Pour aller dans le sens inverse, la solution est simple : « Une fiscalité écologique européenne, avec le principe du pollueur-payeur », explique Michèle Rivasi. Et si l’homogénéisation européenne ne vient pas, « il faudra une taxe française, alors que 18 pays européens en ont déjà une », poursuit l’eurodéputée.
Quant aux infrastructures existantes, selon les chiffres récoltés par Daniel Ibanez (disponibles ici), elles sont loin d’être dépassées. La ligne ferroviaire actuelle qui passe par le tunnel du Mont-Cenis n’est utilisée qu’à 15 % de ses capacités. Elle a vu passer 3,4 millions de tonnes seulement en 2012 contre 9,8 millions en 1983.
Alors que des études montrent que 22,5 millions de tonnes pourraient transiter par cette voie, qui a bénéficié d’aménagements récemment. Cela équivaut à 1,2 millions de camions circulant sur les routes et dont les marchandises pourraient aujourd’hui être transportées par le rail, d’après Ibanez.
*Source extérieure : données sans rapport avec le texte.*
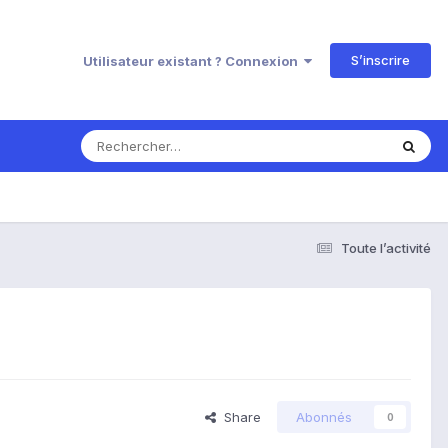
S’inscrire
Utilisateur existant ? Connexion
Toute l’activité
Share
Abonnés
0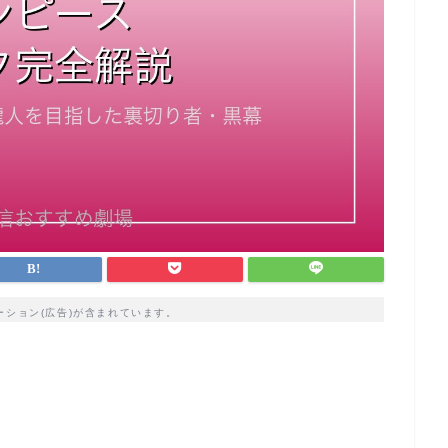
ーション(広告)が含まれています。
Pour l’italienne Monica Frassoni, « l’objectif, dans les prochains mois, c’est de bloquer ce projet ». Même si, pour François-Michel Lambert, « cela ressemble à un projet qui sera acté dans le prochain quinquennat. Cela fait dix fois que la décision doit être prise, et toujours rien ».
Dessin : Red ! pour Reporterre »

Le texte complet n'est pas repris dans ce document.